Huang Chien-hao rappelle que ce type de système a déjà servi de relais dans plusieurs crises récentes : « Nous avons également constaté, lors des récents conflits, notamment la guerre entre l’Iran et les Etats-Unis, la guerre entre l’Ukraine et la Russie, ainsi que lors des premières manifestations en Iran, qu’une grande partie des informations parvenues au monde extérieur avait été transmise via le satellite Starlink. »
Washington aurait d’ailleurs fait entrer clandestinement des milliers de terminaux Starlink en Iran au plus fort de la répression à Téhéran, pour connecter les manifestants au monde extérieur.
Son collègue Ko Ju-chun défend une ouverture plus large encore : « Taïwan devrait pouvoir se connecter à n’importe quelle constellation de satellites, car c’est un endroit qui a plus que tout besoin d’une connexion Internet suffisante pour garantir notre sécurité. »
Starlink, encore tiède sur ce marché
L’amendement lève un verrou juridique, mais rien ne garantit que Starlink s’installera à Taïwan.
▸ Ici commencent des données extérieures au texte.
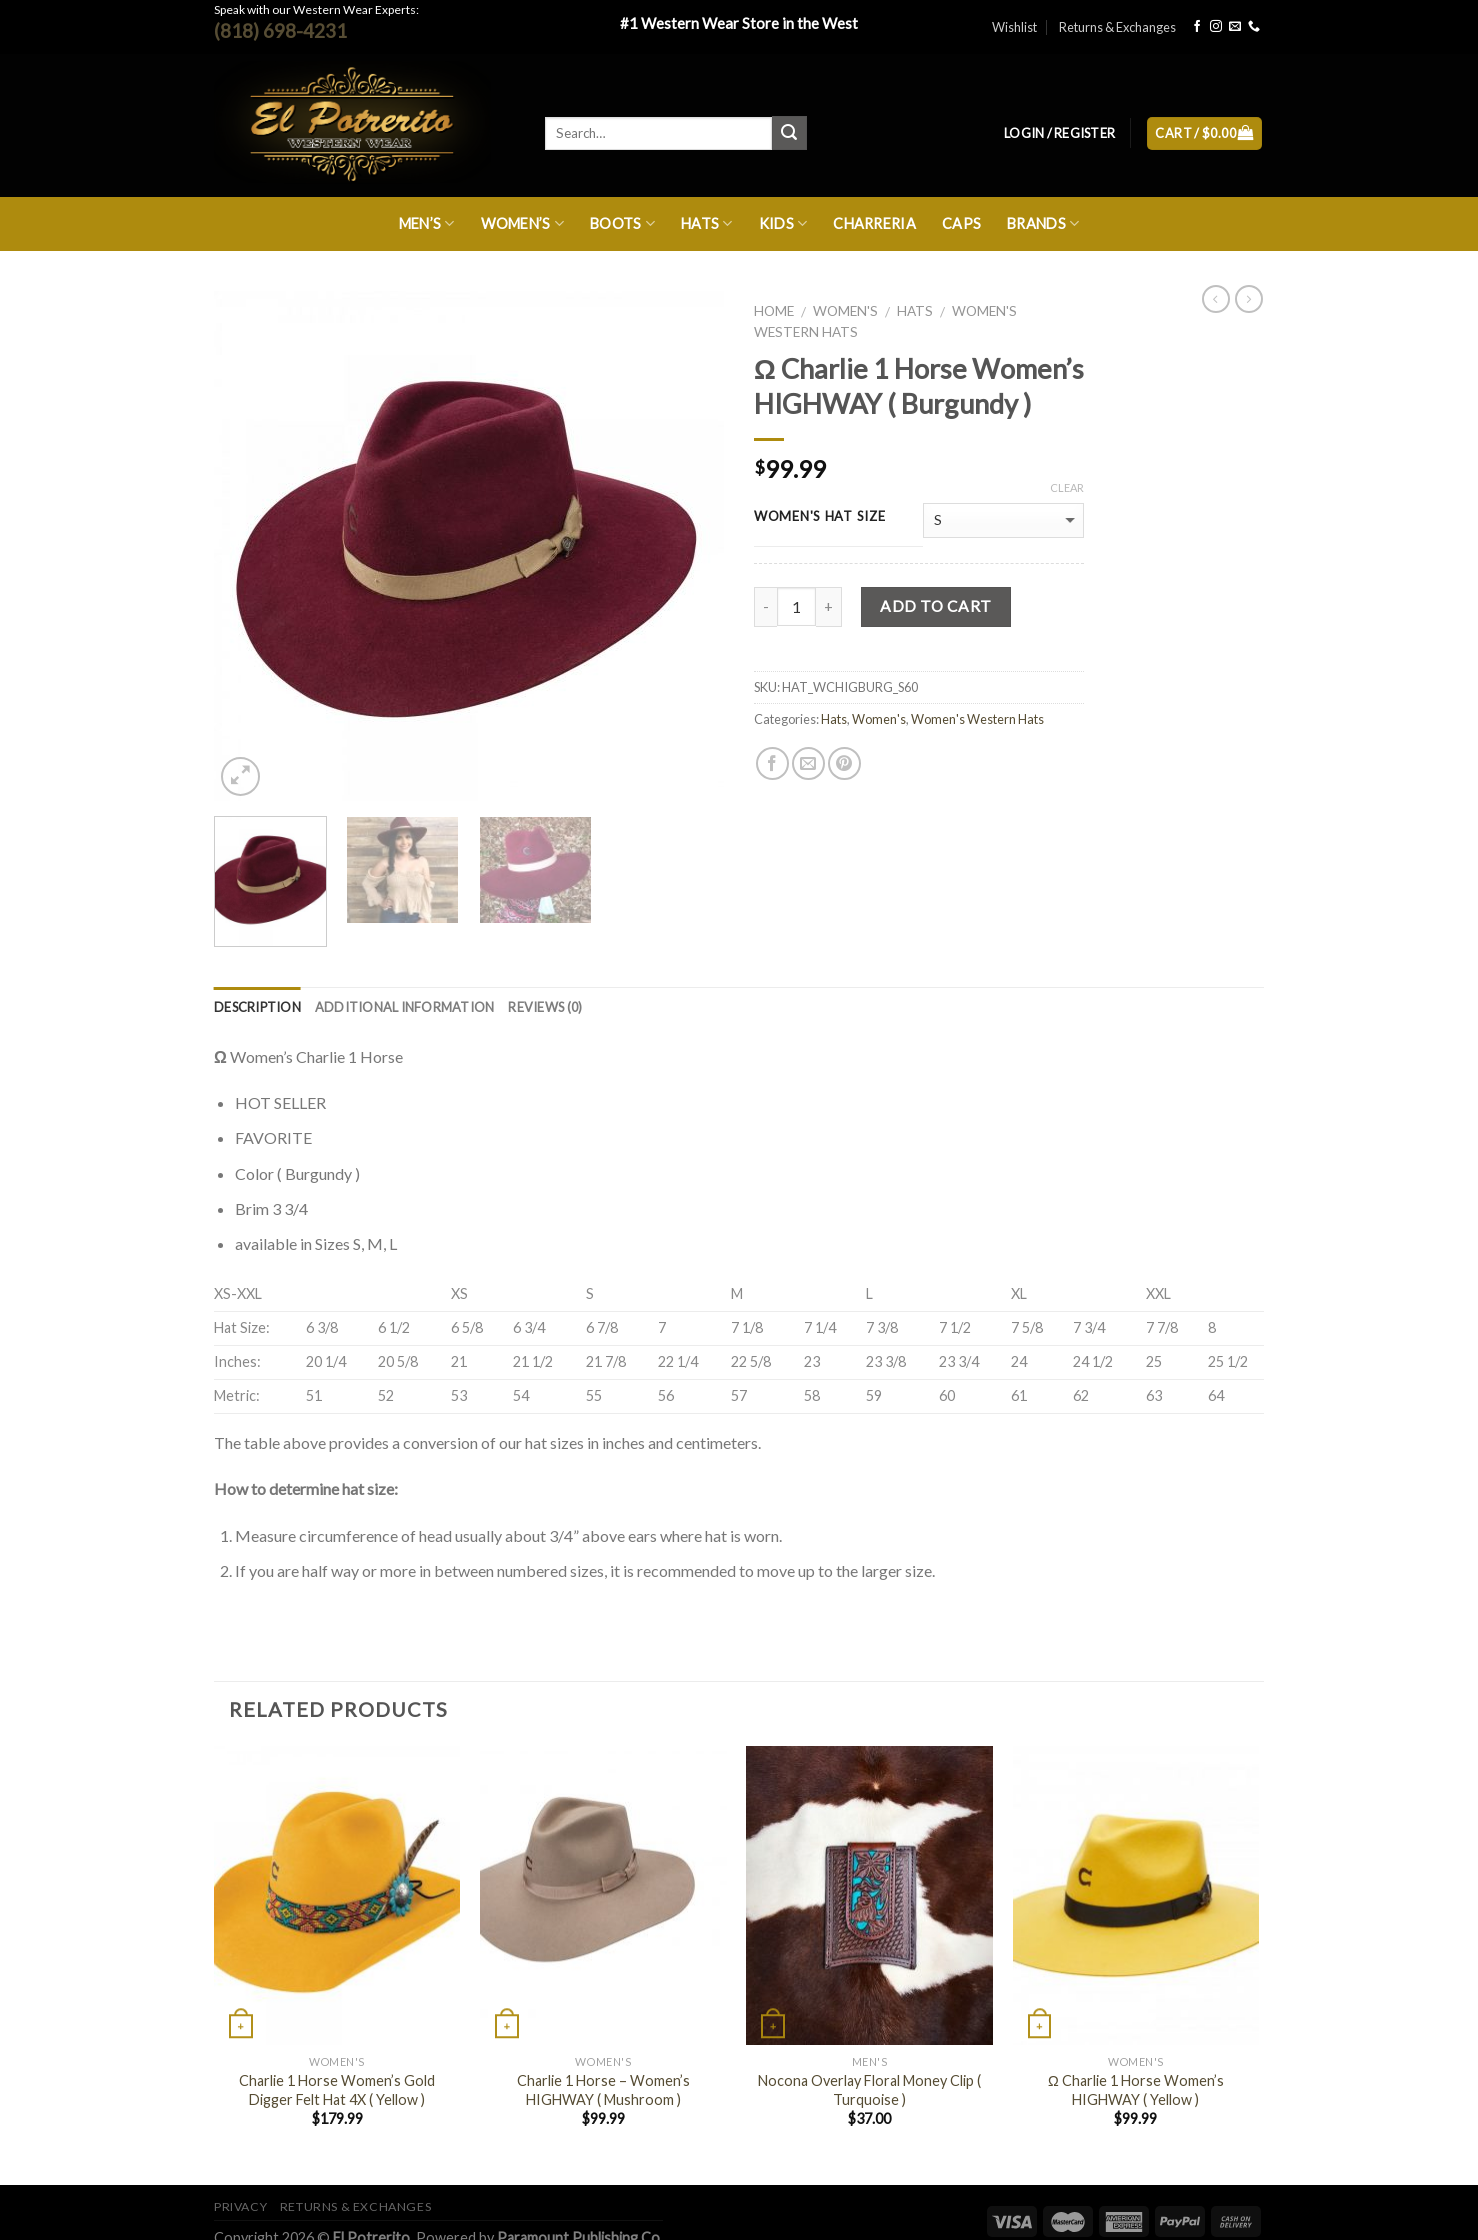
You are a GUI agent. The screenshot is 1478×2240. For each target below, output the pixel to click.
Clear (1067, 487)
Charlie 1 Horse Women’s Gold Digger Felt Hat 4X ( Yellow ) (337, 2090)
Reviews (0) (545, 1007)
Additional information (405, 1007)
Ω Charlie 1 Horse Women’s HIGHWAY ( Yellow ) (1136, 2090)
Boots (622, 223)
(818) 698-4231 (280, 30)
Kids (783, 223)
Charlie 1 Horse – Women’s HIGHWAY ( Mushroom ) (603, 2090)
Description (257, 1007)
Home (774, 311)
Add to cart (935, 606)
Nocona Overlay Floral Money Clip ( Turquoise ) (869, 2090)
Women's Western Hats (977, 719)
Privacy (240, 2206)
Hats (707, 223)
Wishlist (1014, 27)
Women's (845, 311)
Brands (1043, 223)
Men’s (427, 223)
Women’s (523, 223)
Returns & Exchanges (1117, 27)
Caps (961, 223)
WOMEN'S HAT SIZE (820, 517)
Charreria (874, 223)
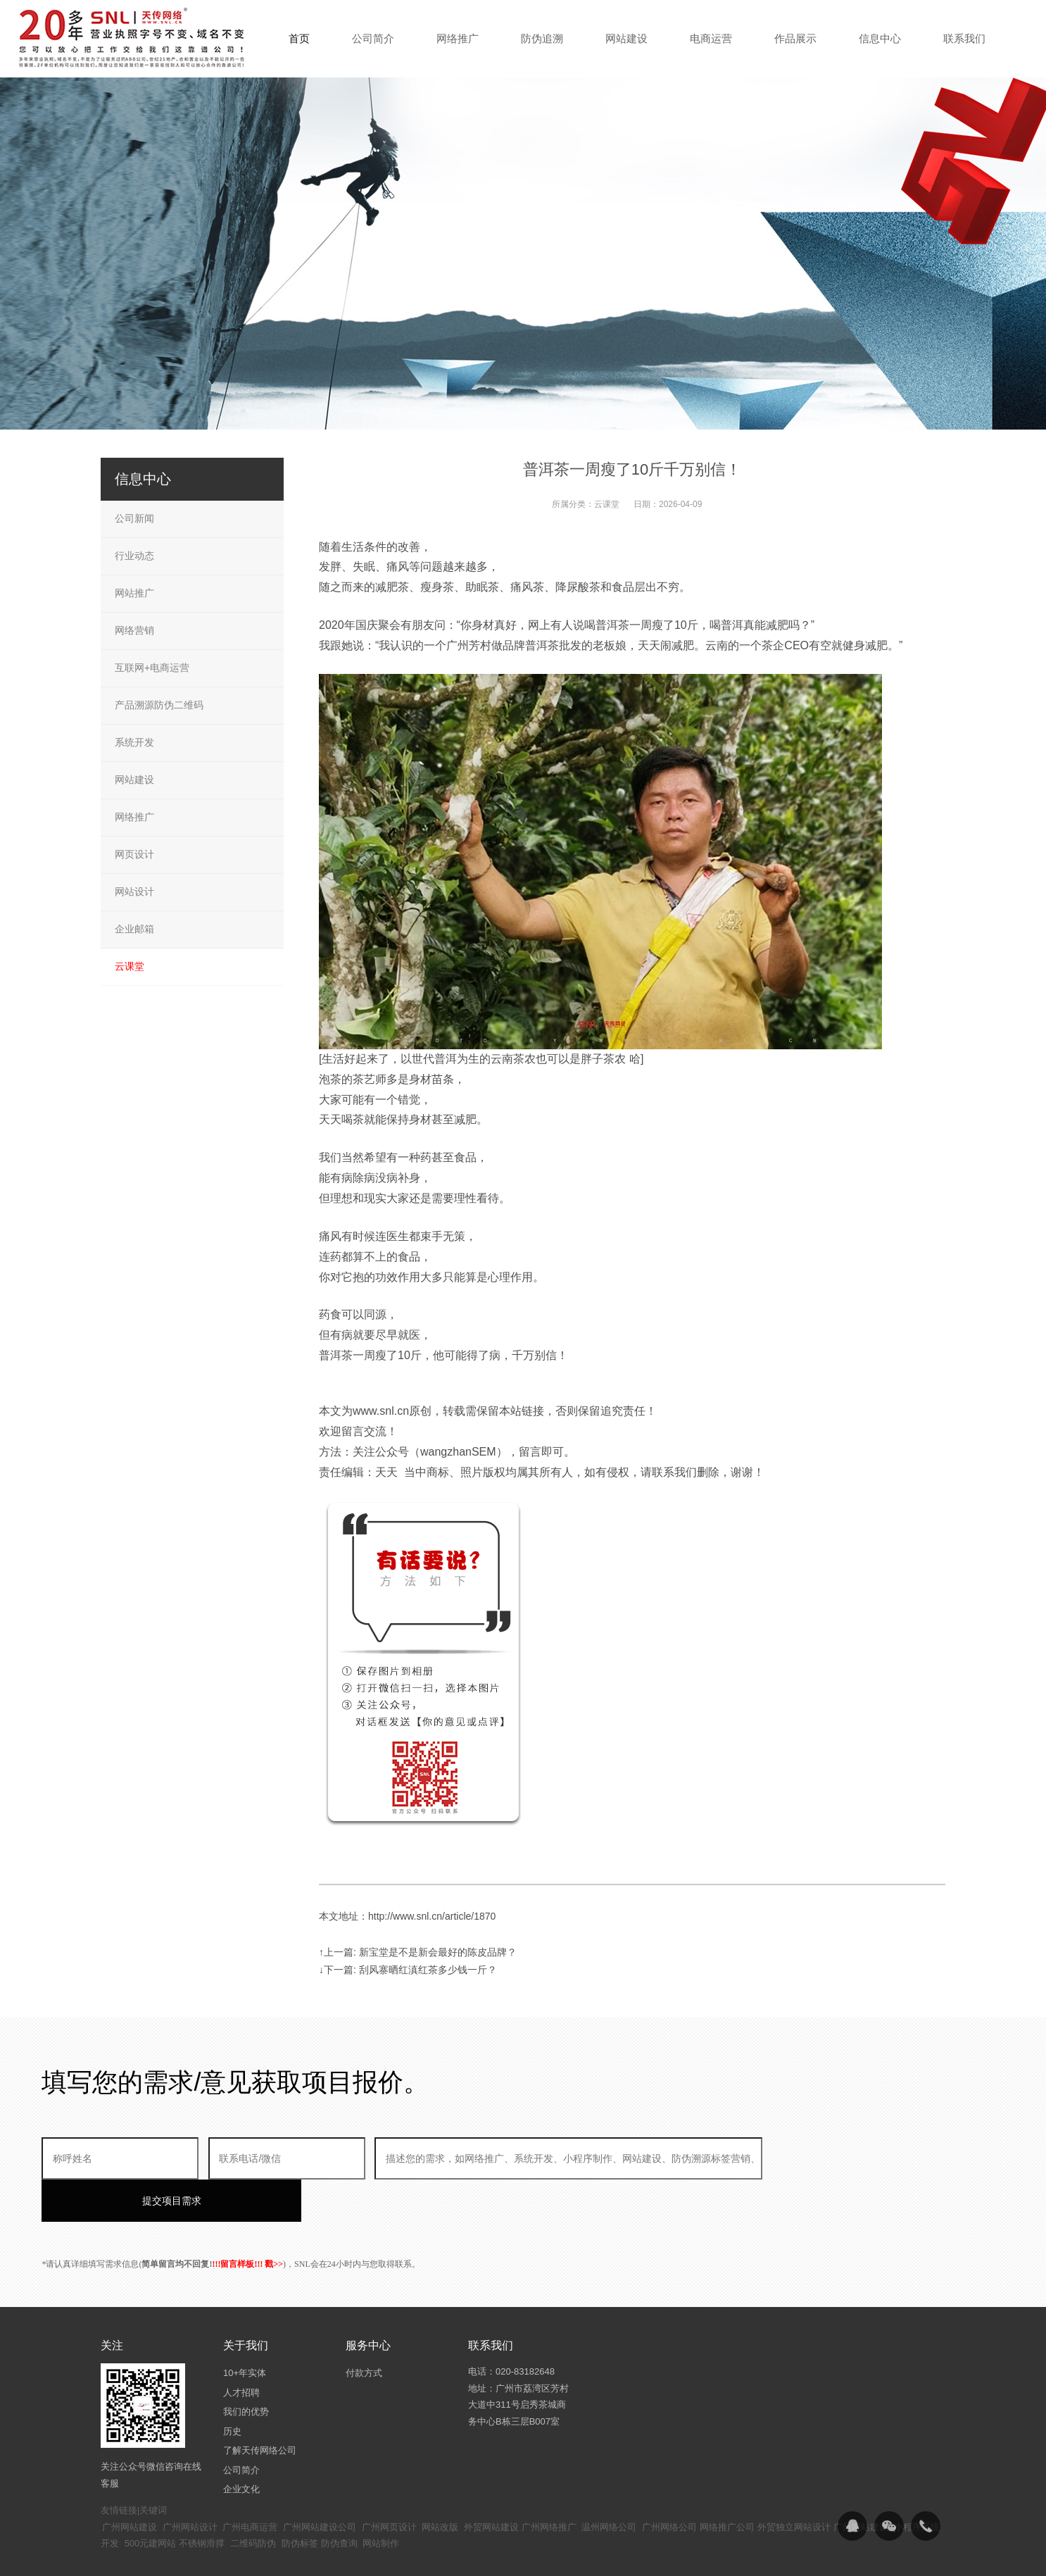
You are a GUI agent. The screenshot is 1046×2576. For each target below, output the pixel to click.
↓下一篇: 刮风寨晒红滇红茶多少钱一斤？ (408, 1969)
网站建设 (134, 779)
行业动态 (134, 555)
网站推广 (134, 593)
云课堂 (606, 504)
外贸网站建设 (491, 2485)
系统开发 (134, 742)
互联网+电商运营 (152, 667)
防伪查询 (339, 2501)
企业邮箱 (134, 928)
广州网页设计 (389, 2485)
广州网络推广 (549, 2485)
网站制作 (381, 2501)
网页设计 (134, 854)
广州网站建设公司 (319, 2485)
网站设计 (134, 891)
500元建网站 (151, 2501)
L’entreprise a fait savoir au gouvernement taïwanais que son intérêt pour ce marché n’était « pas particulièrement élevé », selon la ministre des Affaires numériques Lin Yi-jing.
La raison tient en un chiffre : la 4G et la 5G couvrent déjà plus de 99,9 % de la population de l’île, ce qui limite selon l’entreprise le potentiel commercial d’un déploiement satellitaire grand public.
L’analyste politique Cathy Fang, de l’Institut de recherche pour la démocratie, tempère la portée du texte dans une déclaration à l’AFP : « L’amendement lèverait un obstacle juridique majeur, mais la décision finale resterait un choix commercial qui reviendrait à Space X. »
Elle liste les points que les opérateurs devront encore régler :
- les questions d’accès au spectre
- d’infrastructures au sol
- de déploiement des terminaux
- de cybersécurité et de gouvernance des données
- ainsi que sur la taille du marché et la viabilité commerciale
En attendant, l’opérateur historique Chunghwa Telecom a déjà signé des accords avec d’autres entreprises satellites pour prendre le relais en cas de guerre ou de catastrophe naturelle, mais pas avec Starlink. Son président, Alex Chien, s’est dit disposé à devenir « l’agent exclusif » de l’entreprise d’Elon Musk ou à monter une coentreprise avec elle.